Bonsai 27B: 27-Billion-Parameter AI Model Runs on iPhone

Editorial illustration for: Bonsai 27B: 27-Billion-Parameter AI Model Compressed to Run on iPhone

In brief

  • Bonsai 27B compresses 27B-parameter model to 3.9 GB for iPhone, achieving 11 tokens/sec throughput
  • 1-bit and ternary quantization reduce model weights from 16-bit to single-sign or three-value representation
  • Achieves 94.6% benchmark performance vs full-precision on reasoning tasks; free under Apache 2.0 license

How extreme compression works

A standard 27-billion-parameter AI model requires roughly 54 GB of memory to run on half precision. Bonsai achieves its size through aggressive quantization, reducing model weights from 16 bits of floating-point precision to a single sign (+1 or -1 in binary, one of three values in ternary). The binary variant lands at 1.125 bits per weight—14 times smaller than the full-precision original. The ternary model settles at 1.71 bits per weight.

What makes this different from conventional "low-bit" models is that nothing gets a higher-precision escape hatch: embeddings, attention, and the full language model head are compressed end-to-end. PrismML shipped Bonsai 8B in March, a 1.15 GB model that proved the 1-bit architecture could survive at 8 billion parameters. The jump to 27 billion is where the stakes change.

Where reasoning emerges

At 27 billion parameters, Bonsai demonstrates sustained chain-of-thought reasoning, reliable tool use, and multi-step agentic behavior across benchmarks—a capability that smaller models struggle with. Across 15 benchmarks in thinking mode on NVIDIA H100 GPUs, Ternary Bonsai 27B averages 80.49, or 94.6% of the full-precision model. The 1-bit variant hits 76.11 on the same 15 benchmarks.

On math reasoning, Ternary Bonsai 27B scores 93.7% on AIME25 and AIME26 benchmarks, compared to 95.3% for Qwen 3.6B. Bonsai scores 86 points in coding versus 88 for Qwen 3.6 and 77% on general knowledge versus 83 for Qwen 3.6. The gaps exist, but they're narrow enough to matter for on-device use cases.
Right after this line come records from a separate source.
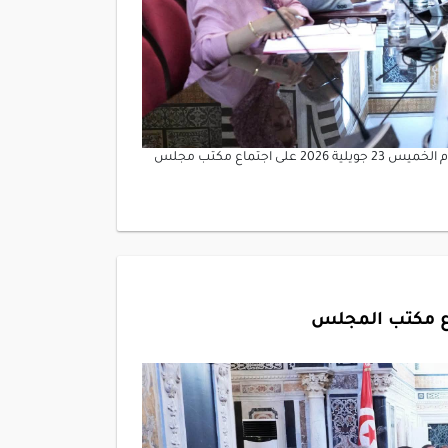
أشرف العميد ابراهيم بودربالة رئيس مجلس نواب الشعب صباح اليوم الخميس 23 جويلية 2026 على اجتماع مكتب مجلس
 مكتب المجلس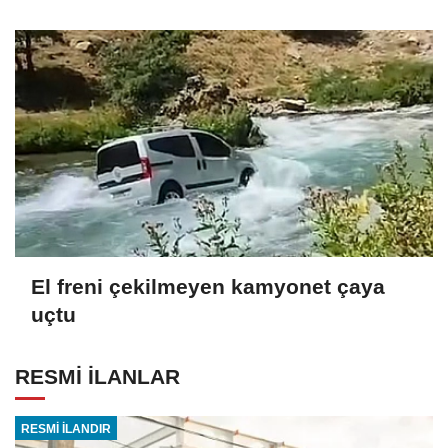
El freni çekilmeyen kamyonet çaya
uçtu
RESMİ İLANLAR
RESMİ İLANDIR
At 11 tokens per second on iPhone, Bonsai is 10–100× slower than cloud APIs, and its 94.6% benchmark performance leaves measurable gaps versus full-precision models. For on-device reasoning tasks where latency is acceptable—offline research, local document analysis, private coding assistance—these trade-offs are worthwhile. For real-time chat or live coding assistance, cloud models remain faster.

Architecture and speed

The model uses a hybrid attention backbone where roughly 75% of the layers are linear rather than full quadratic attention. That architecture is what makes a 262K-token context window practical on-device—something a standard attention stack would choke on with phone hardware. The ternary variant, at 5.9 GB, hits around 26 tokens per second on an M5 Pro laptop.

Decrypt tested Bonsai 27B on a Zombie Type game, a first-person typing-horror browser game, and found it produced clean collision detection, proper scoring logic, and graphics. The model grasps structure early; the second pass refines rather than rebuilds. Being local and free removes friction for iteration that would otherwise demand cloud API calls.